**Task description:**
Scan the listing for the word "grid" and report every line that contains it.

**Information provided:**
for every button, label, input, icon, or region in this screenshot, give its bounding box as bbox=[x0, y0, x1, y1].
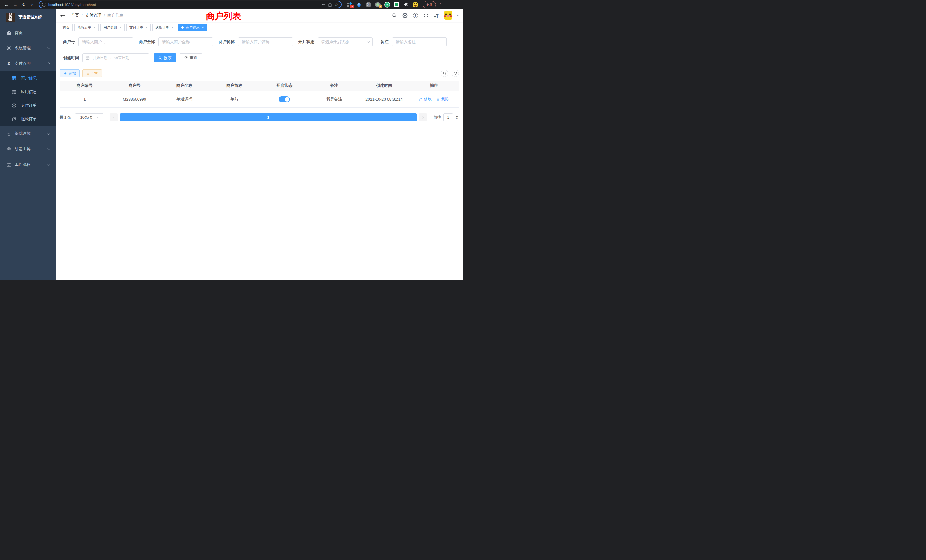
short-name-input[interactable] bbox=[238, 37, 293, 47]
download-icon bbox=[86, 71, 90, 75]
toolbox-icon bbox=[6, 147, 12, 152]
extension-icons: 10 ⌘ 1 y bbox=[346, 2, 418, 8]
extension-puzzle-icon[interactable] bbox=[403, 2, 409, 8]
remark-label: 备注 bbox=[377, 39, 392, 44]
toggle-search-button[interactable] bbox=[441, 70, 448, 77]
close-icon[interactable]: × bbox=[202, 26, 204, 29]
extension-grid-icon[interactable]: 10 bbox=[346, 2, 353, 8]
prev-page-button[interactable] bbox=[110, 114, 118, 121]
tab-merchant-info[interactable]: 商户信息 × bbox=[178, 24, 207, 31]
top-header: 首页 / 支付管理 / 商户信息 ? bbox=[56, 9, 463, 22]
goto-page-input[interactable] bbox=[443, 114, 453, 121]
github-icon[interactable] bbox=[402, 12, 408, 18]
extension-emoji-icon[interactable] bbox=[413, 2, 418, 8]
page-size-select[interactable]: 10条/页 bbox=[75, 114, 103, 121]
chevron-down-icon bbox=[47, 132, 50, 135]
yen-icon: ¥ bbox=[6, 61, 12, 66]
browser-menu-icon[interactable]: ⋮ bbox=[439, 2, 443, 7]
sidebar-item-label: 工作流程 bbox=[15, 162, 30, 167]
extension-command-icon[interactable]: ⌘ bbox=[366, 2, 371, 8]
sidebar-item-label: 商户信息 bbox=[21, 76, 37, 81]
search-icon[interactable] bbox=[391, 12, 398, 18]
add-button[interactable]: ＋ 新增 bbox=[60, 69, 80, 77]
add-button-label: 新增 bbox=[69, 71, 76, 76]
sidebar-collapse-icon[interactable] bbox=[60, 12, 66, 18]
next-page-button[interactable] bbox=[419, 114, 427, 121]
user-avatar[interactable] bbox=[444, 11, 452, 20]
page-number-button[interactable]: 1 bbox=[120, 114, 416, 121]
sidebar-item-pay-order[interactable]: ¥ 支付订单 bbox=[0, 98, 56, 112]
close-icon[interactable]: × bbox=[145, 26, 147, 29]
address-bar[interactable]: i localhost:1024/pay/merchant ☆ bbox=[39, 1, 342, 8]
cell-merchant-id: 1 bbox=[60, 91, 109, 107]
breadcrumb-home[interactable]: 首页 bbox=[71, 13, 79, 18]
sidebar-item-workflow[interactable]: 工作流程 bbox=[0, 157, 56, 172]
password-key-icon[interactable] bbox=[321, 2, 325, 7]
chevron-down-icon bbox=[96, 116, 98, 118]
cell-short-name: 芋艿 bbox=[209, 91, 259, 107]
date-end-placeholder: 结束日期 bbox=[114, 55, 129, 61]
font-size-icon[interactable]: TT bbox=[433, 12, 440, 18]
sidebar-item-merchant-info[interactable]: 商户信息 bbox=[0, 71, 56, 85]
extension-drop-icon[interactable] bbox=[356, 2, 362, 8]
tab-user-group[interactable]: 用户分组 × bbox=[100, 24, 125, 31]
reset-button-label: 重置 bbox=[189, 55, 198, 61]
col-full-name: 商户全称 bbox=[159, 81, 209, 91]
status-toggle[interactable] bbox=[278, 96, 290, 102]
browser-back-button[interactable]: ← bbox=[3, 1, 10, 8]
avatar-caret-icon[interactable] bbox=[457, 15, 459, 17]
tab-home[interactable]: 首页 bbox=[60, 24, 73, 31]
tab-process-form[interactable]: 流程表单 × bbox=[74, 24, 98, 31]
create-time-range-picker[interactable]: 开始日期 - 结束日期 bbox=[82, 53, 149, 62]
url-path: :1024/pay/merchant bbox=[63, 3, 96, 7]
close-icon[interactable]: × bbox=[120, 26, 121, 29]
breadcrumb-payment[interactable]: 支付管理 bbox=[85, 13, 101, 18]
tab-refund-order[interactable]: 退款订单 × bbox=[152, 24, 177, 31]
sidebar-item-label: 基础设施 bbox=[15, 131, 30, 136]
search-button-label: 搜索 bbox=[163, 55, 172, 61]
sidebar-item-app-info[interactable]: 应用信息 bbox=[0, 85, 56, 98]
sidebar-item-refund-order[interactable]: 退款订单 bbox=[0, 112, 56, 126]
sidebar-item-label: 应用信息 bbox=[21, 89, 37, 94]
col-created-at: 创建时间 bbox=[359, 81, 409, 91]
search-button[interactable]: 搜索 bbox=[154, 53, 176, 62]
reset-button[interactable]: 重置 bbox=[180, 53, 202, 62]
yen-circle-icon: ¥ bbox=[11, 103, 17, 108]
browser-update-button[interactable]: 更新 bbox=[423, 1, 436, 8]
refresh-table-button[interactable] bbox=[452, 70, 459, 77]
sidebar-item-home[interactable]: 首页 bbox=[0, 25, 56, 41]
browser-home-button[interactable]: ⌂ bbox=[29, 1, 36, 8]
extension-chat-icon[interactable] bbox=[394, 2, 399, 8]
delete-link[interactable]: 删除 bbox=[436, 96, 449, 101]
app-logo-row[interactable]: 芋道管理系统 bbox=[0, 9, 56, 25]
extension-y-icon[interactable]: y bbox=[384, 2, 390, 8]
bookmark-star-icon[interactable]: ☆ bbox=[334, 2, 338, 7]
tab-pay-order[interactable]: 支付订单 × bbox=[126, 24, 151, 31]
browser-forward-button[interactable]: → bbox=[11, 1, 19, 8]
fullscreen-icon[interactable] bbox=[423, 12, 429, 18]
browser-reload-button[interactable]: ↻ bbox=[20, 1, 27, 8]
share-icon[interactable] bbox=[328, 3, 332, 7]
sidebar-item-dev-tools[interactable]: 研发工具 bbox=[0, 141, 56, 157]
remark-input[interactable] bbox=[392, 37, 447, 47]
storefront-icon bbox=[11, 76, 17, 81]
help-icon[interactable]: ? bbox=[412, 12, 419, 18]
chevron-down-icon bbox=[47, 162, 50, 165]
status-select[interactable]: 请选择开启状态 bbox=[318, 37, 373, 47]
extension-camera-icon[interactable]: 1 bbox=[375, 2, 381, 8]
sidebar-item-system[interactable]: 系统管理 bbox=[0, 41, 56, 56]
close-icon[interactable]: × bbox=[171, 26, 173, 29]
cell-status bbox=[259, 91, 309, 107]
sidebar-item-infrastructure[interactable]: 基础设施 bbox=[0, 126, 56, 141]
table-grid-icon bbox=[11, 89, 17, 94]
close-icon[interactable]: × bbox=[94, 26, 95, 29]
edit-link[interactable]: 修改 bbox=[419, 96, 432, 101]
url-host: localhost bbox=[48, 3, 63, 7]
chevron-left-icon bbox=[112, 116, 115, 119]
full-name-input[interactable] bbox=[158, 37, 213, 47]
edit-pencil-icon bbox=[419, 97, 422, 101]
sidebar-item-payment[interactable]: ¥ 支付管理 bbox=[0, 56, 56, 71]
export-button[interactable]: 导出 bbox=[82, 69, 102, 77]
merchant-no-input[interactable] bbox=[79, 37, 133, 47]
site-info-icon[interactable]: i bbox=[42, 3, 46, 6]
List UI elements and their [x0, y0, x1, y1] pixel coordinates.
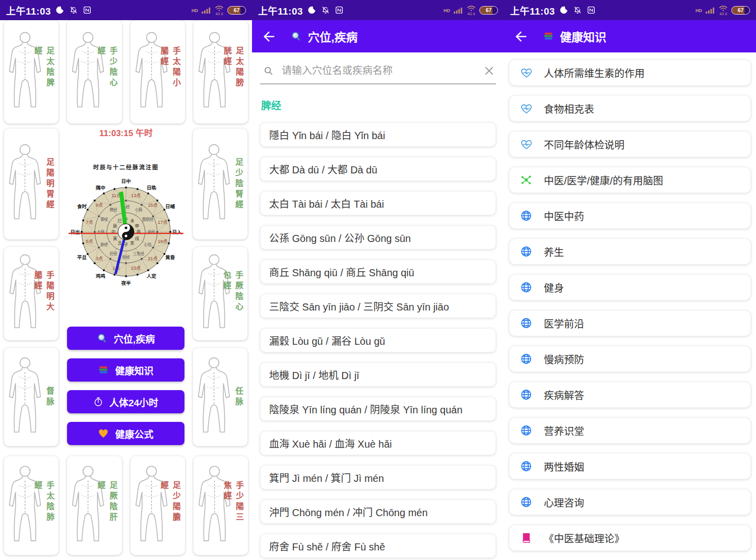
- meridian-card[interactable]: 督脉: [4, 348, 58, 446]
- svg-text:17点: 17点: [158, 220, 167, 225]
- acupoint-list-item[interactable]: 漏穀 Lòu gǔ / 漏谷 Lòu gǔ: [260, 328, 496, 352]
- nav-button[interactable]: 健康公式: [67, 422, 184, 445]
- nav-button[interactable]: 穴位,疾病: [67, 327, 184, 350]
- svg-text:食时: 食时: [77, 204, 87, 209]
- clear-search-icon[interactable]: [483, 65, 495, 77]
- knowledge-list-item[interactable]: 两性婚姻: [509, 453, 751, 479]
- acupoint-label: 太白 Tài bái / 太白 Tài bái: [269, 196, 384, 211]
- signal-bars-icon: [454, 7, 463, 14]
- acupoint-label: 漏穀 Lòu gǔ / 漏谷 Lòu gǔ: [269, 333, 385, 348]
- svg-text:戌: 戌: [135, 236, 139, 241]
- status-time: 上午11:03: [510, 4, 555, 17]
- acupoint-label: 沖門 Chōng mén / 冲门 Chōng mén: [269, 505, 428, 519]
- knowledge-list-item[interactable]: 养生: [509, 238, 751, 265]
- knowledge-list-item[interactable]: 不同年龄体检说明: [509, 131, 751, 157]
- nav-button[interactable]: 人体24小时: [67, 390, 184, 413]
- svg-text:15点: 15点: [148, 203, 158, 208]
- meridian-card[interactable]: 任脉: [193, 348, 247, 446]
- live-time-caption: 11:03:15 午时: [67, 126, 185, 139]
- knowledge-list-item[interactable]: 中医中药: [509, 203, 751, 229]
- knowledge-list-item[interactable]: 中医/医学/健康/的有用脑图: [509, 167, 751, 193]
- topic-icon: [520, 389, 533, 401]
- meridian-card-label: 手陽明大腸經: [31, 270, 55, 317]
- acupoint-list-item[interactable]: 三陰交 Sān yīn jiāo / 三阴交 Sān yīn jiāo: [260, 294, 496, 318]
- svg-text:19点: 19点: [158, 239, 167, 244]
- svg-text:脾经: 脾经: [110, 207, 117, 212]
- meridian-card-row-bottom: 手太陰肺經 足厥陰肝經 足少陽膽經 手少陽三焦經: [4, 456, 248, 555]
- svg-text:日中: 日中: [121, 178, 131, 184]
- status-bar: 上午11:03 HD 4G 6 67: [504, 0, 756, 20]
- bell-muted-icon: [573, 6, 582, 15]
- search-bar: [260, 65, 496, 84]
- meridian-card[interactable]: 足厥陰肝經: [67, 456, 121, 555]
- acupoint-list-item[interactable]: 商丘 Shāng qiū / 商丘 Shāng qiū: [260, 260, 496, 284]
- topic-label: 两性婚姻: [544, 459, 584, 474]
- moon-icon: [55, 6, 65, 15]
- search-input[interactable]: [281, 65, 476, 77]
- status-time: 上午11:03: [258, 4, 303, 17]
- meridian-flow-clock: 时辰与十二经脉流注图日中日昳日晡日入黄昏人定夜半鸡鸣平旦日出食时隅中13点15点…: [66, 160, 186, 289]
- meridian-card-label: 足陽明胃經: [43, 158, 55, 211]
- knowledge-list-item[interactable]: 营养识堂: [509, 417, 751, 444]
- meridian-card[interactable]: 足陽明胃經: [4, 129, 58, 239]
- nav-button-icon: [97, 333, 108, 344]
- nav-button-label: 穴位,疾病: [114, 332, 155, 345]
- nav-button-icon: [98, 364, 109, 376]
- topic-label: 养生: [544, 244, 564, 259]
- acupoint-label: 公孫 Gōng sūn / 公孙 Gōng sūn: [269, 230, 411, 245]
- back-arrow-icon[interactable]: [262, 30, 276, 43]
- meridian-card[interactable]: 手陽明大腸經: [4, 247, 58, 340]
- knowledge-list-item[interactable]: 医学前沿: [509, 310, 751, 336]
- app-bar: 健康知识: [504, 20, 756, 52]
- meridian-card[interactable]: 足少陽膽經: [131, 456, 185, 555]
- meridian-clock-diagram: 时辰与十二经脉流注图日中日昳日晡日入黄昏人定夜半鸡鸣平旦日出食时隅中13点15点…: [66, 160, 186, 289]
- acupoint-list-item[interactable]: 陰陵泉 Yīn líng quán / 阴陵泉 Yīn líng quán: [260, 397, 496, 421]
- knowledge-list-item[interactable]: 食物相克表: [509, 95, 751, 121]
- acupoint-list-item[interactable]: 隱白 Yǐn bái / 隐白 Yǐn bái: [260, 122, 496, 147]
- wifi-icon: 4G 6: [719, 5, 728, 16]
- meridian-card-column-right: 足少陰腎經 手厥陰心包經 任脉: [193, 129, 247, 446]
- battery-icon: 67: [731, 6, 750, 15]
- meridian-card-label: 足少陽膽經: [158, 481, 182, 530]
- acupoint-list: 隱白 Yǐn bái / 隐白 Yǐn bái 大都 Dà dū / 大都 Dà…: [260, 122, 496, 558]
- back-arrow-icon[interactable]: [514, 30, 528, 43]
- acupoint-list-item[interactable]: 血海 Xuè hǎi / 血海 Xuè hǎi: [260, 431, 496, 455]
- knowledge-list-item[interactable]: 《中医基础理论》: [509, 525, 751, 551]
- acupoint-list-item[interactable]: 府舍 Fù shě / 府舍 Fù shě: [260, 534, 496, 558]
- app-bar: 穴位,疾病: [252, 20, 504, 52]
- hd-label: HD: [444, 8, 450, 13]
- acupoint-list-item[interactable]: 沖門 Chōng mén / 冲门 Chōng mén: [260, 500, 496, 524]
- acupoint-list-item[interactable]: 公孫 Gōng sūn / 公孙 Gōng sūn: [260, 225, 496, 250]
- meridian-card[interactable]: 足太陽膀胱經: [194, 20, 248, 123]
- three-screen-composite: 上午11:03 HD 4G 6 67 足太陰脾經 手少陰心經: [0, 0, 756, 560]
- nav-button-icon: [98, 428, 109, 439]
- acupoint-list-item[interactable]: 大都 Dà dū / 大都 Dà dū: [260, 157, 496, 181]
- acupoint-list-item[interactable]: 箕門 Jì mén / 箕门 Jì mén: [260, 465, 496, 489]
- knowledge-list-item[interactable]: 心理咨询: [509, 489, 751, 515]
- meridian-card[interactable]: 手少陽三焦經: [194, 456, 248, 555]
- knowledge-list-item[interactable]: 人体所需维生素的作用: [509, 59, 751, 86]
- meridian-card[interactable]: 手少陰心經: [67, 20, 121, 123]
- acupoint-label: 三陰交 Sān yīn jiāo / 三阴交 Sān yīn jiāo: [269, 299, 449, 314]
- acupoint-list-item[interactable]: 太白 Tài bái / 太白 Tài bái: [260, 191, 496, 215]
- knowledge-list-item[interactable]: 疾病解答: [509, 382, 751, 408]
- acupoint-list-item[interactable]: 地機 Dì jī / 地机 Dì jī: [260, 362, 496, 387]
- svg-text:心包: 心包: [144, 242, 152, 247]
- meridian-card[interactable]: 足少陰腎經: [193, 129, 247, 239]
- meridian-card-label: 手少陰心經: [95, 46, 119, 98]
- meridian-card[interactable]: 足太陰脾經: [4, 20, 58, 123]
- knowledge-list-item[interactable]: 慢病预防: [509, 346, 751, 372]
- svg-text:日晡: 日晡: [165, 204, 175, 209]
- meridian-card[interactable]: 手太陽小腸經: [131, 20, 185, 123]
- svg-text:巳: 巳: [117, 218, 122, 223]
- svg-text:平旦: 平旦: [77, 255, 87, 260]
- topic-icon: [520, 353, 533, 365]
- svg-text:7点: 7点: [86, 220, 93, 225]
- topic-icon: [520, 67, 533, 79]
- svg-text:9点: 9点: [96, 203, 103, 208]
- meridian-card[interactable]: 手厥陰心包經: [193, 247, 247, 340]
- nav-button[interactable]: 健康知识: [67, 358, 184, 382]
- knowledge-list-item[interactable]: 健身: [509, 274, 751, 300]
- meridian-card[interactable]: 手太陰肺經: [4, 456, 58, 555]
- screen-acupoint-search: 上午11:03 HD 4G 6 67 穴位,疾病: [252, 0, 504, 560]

**Solution to this exercise:**
extension-grid-icon[interactable]: 10 bbox=[346, 2, 353, 8]
table-grid-icon bbox=[11, 89, 17, 94]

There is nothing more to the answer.